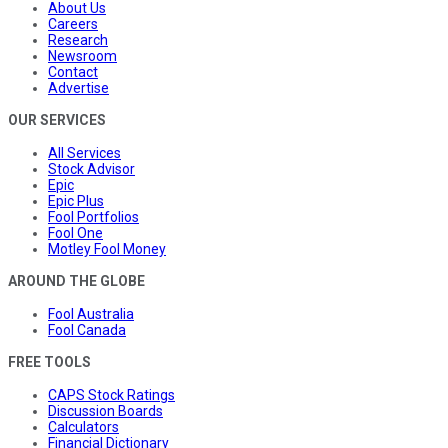
About Us
Careers
Research
Newsroom
Contact
Advertise
OUR SERVICES
All Services
Stock Advisor
Epic
Epic Plus
Fool Portfolios
Fool One
Motley Fool Money
AROUND THE GLOBE
Fool Australia
Fool Canada
FREE TOOLS
CAPS Stock Ratings
Discussion Boards
Calculators
Financial Dictionary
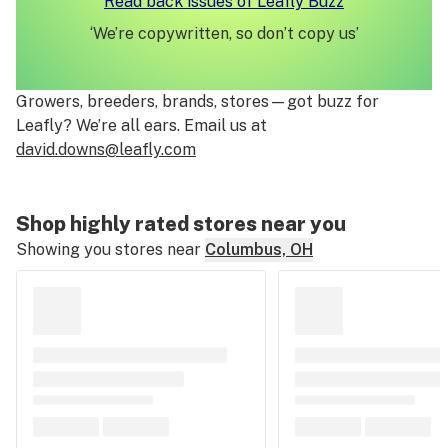
Read back issues of Leafly Buzz
‘We’re copywritten, so don’t copy us’
Growers, breeders, brands, stores—got buzz for
Leafly? We’re all ears. Email us at
david.downs
@leafly.com
Shop highly rated stores near you
Showing you stores near
Columbus, OH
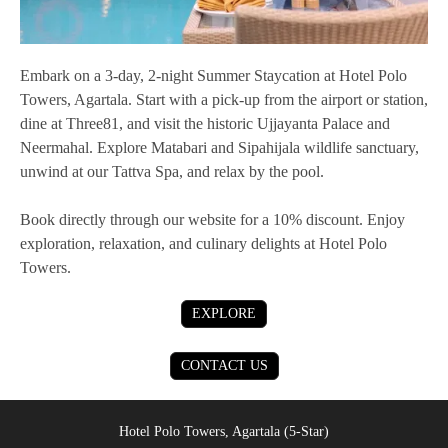
Embark on a 3-day, 2-night Summer Staycation at Hotel Polo
Towers, Agartala. Start with a pick-up from the airport or station,
dine at Three81, and visit the historic Ujjayanta Palace and
Neermahal. Explore Matabari and Sipahijala wildlife sanctuary,
unwind at our Tattva Spa, and relax by the pool.
Book directly through our website for a 10% discount. Enjoy
exploration, relaxation, and culinary delights at Hotel Polo
Towers.
EXPLORE
CONTACT US
Hotel Polo Towers, Agartala (5-Star)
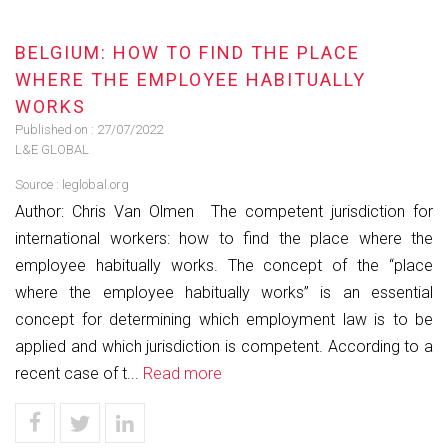
BELGIUM: HOW TO FIND THE PLACE
WHERE THE EMPLOYEE HABITUALLY
WORKS
Published on :
27/07/2022
L&E GLOBAL
Source :
leglobal.org
Author: Chris Van Olmen The competent jurisdiction for
international workers: how to find the place where the
employee habitually works. The concept of the “place
where the employee habitually works” is an essential
concept for determining which employment law is to be
applied and which jurisdiction is competent. According to a
recent case of t...
Read more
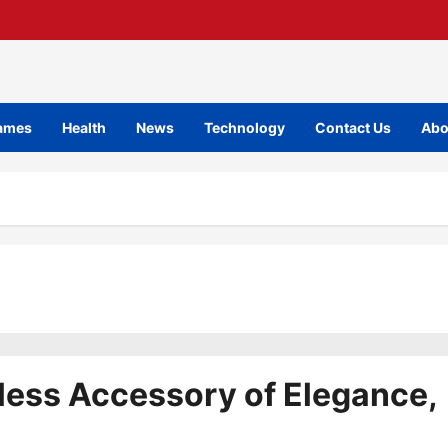
ames
Health
News
Technology
Contact Us
Abo
less Accessory of Elegance,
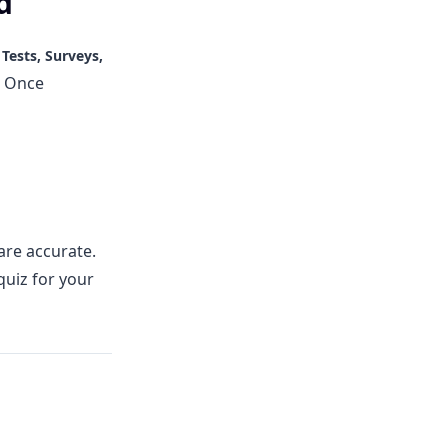
d
e
Tests, Surveys,
. Once
are accurate.
quiz for your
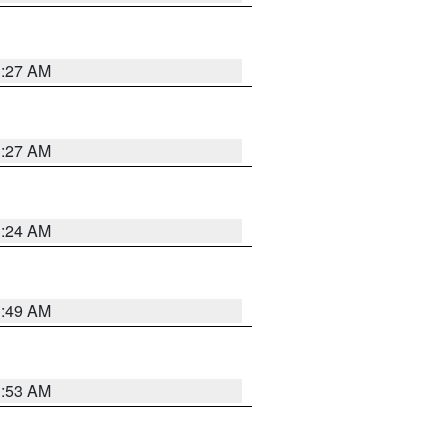
1:27 AM
1:27 AM
1:24 AM
1:49 AM
1:53 AM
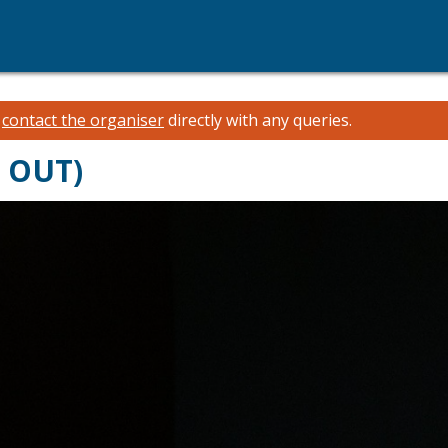
e
contact the organiser
directly with any queries.
D OUT)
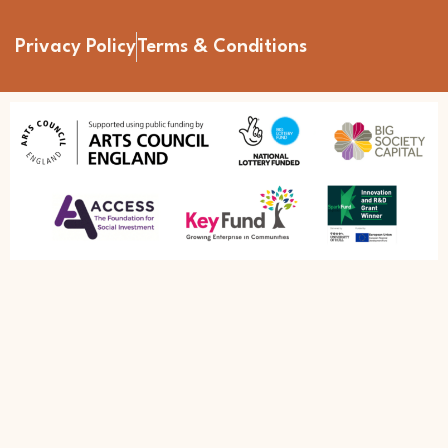
Privacy Policy
Terms & Conditions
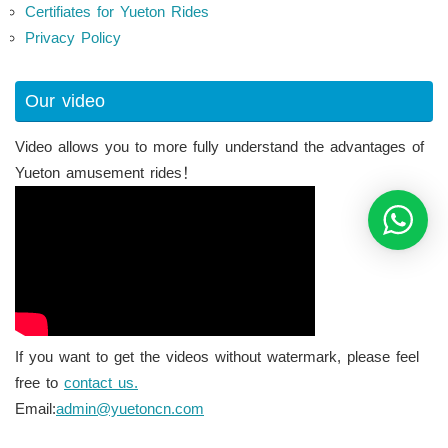
Certifiates for Yueton Rides
Privacy Policy
Our video
Video allows you to more fully understand the advantages of
Yueton amusement rides！
If you want to get the videos without watermark, please feel
free to
contact us.
Email:
admin@yuetoncn.com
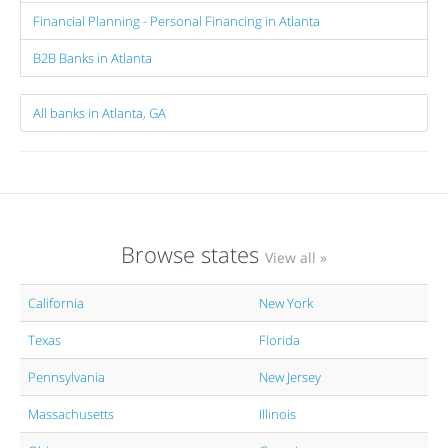
Financial Planning - Personal Financing in Atlanta
B2B Banks in Atlanta
All banks in Atlanta, GA
Browse states
View all »
California
New York
Texas
Florida
Pennsylvania
New Jersey
Massachusetts
Illinois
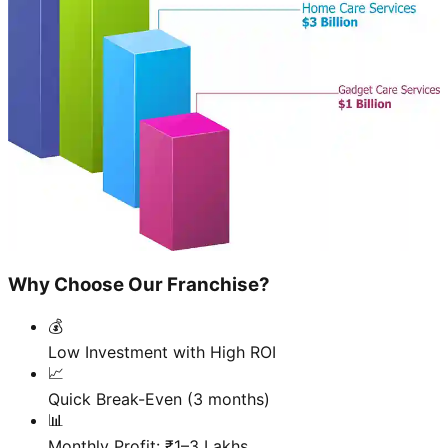
Why Choose Our Franchise?
💰
Low Investment with High ROI
📈
Quick Break-Even (3 months)
📊
Monthly Profit: ₹1–3 Lakhs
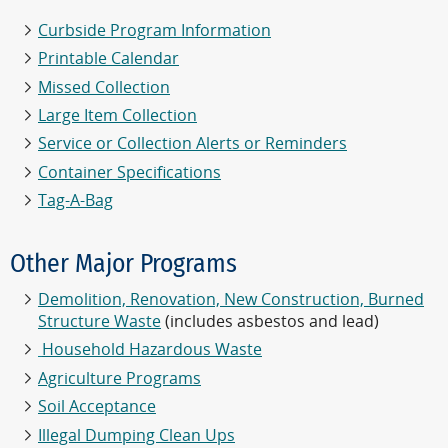
Curbside Program Information
Printable Calendar
Missed Collection
Large Item Collection
Service or Collection Alerts or Reminders
Container Specifications
Tag-A-Bag
Other Major Programs
Demolition, Renovation, New Construction, Burned
Structure Waste
(includes asbestos and lead)
Household Hazardous Waste
Agriculture Programs
Soil Acceptance
Illegal Dumping Clean Ups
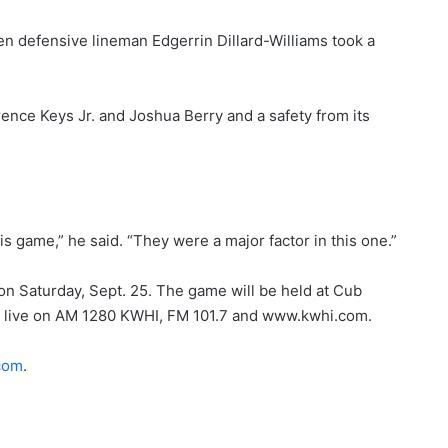
n defensive lineman Edgerrin Dillard-Williams took a
ence Keys Jr. and Joshua Berry and a safety from its
his game,” he said. “They were a major factor in this one.”
on Saturday, Sept. 25. The game will be held at Cub
st live on AM 1280 KWHI, FM 101.7 and www.kwhi.com.
com
.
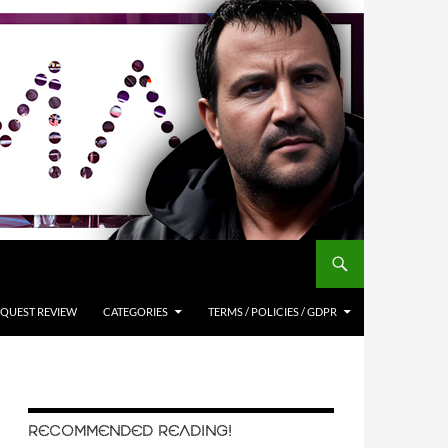
QUEST REVIEW
CATEGORIES
TERMS / POLICIES / GDPR
RECOMMENDED READING!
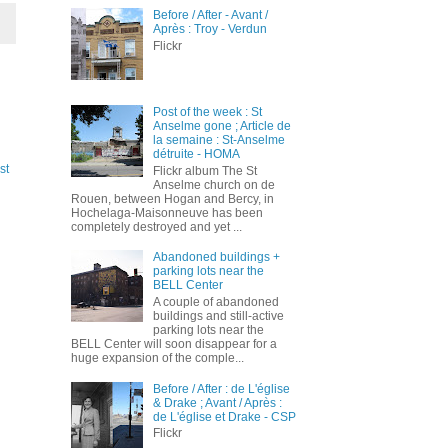
Before / After - Avant /
Après : Troy - Verdun
Flickr
Post of the week : St
Anselme gone ; Article de
la semaine : St-Anselme
détruite - HOMA
st
Flickr album The St
Anselme church on de
Rouen, between Hogan and Bercy, in
Hochelaga-Maisonneuve has been
completely destroyed and yet ...
Abandoned buildings +
parking lots near the
BELL Center
A couple of abandoned
buildings and still-active
parking lots near the
BELL Center will soon disappear for a
huge expansion of the comple...
Before / After : de L'église
& Drake ; Avant / Après :
de L'église et Drake - CSP
Flickr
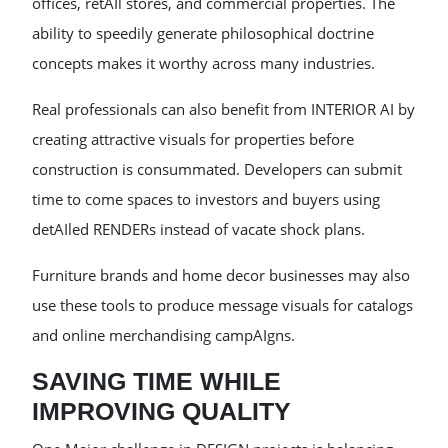
offices, retAIl stores, and commercial properties. The
ability to speedily generate philosophical doctrine
concepts makes it worthy across many industries.
Real professionals can also benefit from INTERIOR AI by
creating attractive visuals for properties before
construction is consummated. Developers can submit
time to come spaces to investors and buyers using
detAIled RENDERs instead of vacate shock plans.
Furniture brands and home decor businesses may also
use these tools to produce message visuals for catalogs
and online merchandising campAIgns.
SAVING TIME WHILE
IMPROVING QUALITY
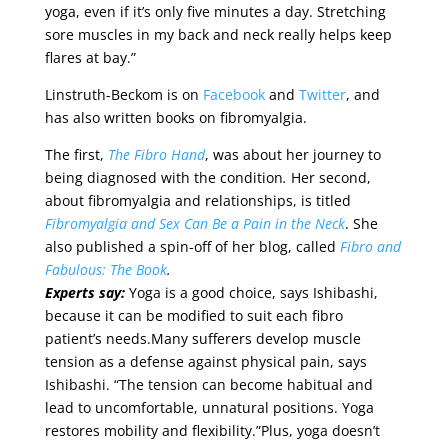
yoga, even if it’s only five minutes a day. Stretching
sore muscles in my back and neck really helps keep
flares at bay.”
Linstruth-Beckom is on
Facebook
and
Twitter
, and
has also written books on fibromyalgia.
The first,
The Fibro Hand
, was about her journey to
being diagnosed with the condition
.
Her second,
about fibromyalgia and relationships, is titled
Fibromyalgia and Sex Can Be a Pain in the Neck
. She
also published a spin-off of her blog, called
Fibro and
Fabulous: The Book
.
Experts say:
Yoga is a good choice, says Ishibashi,
because it can be modified to suit each fibro
patient’s needs.Many sufferers develop muscle
tension as a defense against physical pain, says
Ishibashi. “The tension can become habitual and
lead to uncomfortable, unnatural positions. Yoga
restores mobility and flexibility.”Plus, yoga doesn’t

Try it
Leaving the pictures aside, write out the entries above exactly.

Response box
About Us
Careers
Research
Newsroom
Contact
Advertise
OUR SERVICES
All Services
Stock Advisor
Epic
Epic Plus
Fool Portfolios
Fool One
Motley Fool Money
AROUND THE GLOBE
Fool Australia
Fool Canada
FREE TOOLS
CAPS Stock Ratings
Discussion Boards
Calculators
Financial Dictionary
Read back issues of Leafly Buzz
‘We’re copywritten, so don’t copy us’
Growers, breeders, brands, stores—got buzz for
Leafly? We’re all ears. Email us at
david.downs
@leafly.com
Shop highly rated stores near you
Showing you stores near
Columbus, OH
Embark on a 3-day, 2-night Summer Staycation at Hotel Polo
Towers, Agartala. Start with a pick-up from the airport or station,
dine at Three81, and visit the historic Ujjayanta Palace and
Neermahal. Explore Matabari and Sipahijala wildlife sanctuary,
unwind at our Tattva Spa, and relax by the pool.
Book directly through our website for a 10% discount. Enjoy
exploration, relaxation, and culinary delights at Hotel Polo
Towers.
EXPLORE
CONTACT US
Hotel Polo Towers, Agartala (5-Star)
BELGIUM: HOW TO FIND THE PLACE
WHERE THE EMPLOYEE HABITUALLY
WORKS
Published on :
27/07/2022
L&E GLOBAL
Source :
leglobal.org
Author: Chris Van Olmen The competent jurisdiction for
international workers: how to find the place where the
employee habitually works. The concept of the “place
where the employee habitually works” is an essential
concept for determining which employment law is to be
applied and which jurisdiction is competent. According to a
recent case of t...
Read more
ames
Health
News
Technology
Contact Us
Abo
less Accessory of Elegance,
d
e
Tests, Surveys,
. Once
are accurate.
quiz for your
1:27 AM
1:27 AM
1:24 AM
1:49 AM
1:53 AM
e
contact the organiser
directly with any queries.
D OUT)
Privacy Policy
Terms & Conditions
Certifiates for Yueton Rides
Privacy Policy
Our video
Video allows you to more fully understand the advantages of
Yueton amusement rides！
If you want to get the videos without watermark, please feel
free to
contact us.
Email:
admin@yuetoncn.com
Financial Planning - Personal Financing in Atlanta
B2B Banks in Atlanta
All banks in Atlanta, GA
Browse states
View all »
California
New York
Texas
Florida
Pennsylvania
New Jersey
Massachusetts
Illinois
Why Choose Our Franchise?
💰
Low Investment with High ROI
📈
Quick Break-Even (3 months)
📊
Monthly Profit: ₹1–3 Lakhs
Curbside Program Information
Printable Calendar
Missed Collection
Large Item Collection
Service or Collection Alerts or Reminders
Container Specifications
Tag-A-Bag
Other Major Programs
Demolition, Renovation, New Construction, Burned
Structure Waste
(includes asbestos and lead)
Household Hazardous Waste
Agriculture Programs
Soil Acceptance
Illegal Dumping Clean Ups
n defensive lineman Edgerrin Dillard-Williams took a
ence Keys Jr. and Joshua Berry and a safety from its
his game,” he said. “They were a major factor in this one.”
on Saturday, Sept. 25. The game will be held at Cub
st live on AM 1280 KWHI, FM 101.7 and www.kwhi.com.
com
.
QUEST REVIEW
CATEGORIES
TERMS / POLICIES / GDPR
RECOMMENDED READING!
Before / After - Avant /
Après : Troy - Verdun
Flickr
Post of the week : St
Anselme gone ; Article de
la semaine : St-Anselme
détruite - HOMA
st
Flickr album The St
Anselme church on de
Rouen, between Hogan and Bercy, in
Hochelaga-Maisonneuve has been
completely destroyed and yet ...
Abandoned buildings +
parking lots near the
BELL Center
A couple of abandoned
buildings and still-active
parking lots near the
BELL Center will soon disappear for a
huge expansion of the comple...
Before / After : de L'église
& Drake ; Avant / Après :
de L'église et Drake - CSP
Flickr
offices, retAIl stores, and commercial properties. The
ability to speedily generate philosophical doctrine
concepts makes it worthy across many industries.
Real professionals can also benefit from INTERIOR AI by
creating attractive visuals for properties before
construction is consummated. Developers can submit
time to come spaces to investors and buyers using
detAIled RENDERs instead of vacate shock plans.
Furniture brands and home decor businesses may also
use these tools to produce message visuals for catalogs
and online merchandising campAIgns.
SAVING TIME WHILE
IMPROVING QUALITY
yoga, even if it’s only five minutes a day. Stretching
sore muscles in my back and neck really helps keep
flares at bay.”
Linstruth-Beckom is on
Facebook
and
Twitter
, and
has also written books on fibromyalgia.
The first,
The Fibro Hand
, was about her journey to
being diagnosed with the condition
.
Her second,
about fibromyalgia and relationships, is titled
Fibromyalgia and Sex Can Be a Pain in the Neck
. She
also published a spin-off of her blog, called
Fibro and
Fabulous: The Book
.
Experts say:
Yoga is a good choice, says Ishibashi,
because it can be modified to suit each fibro
patient’s needs.Many sufferers develop muscle
tension as a defense against physical pain, says
Ishibashi. “The tension can become habitual and
lead to uncomfortable, unnatural positions. Yoga
restores mobility and flexibility.”Plus, yoga doesn’t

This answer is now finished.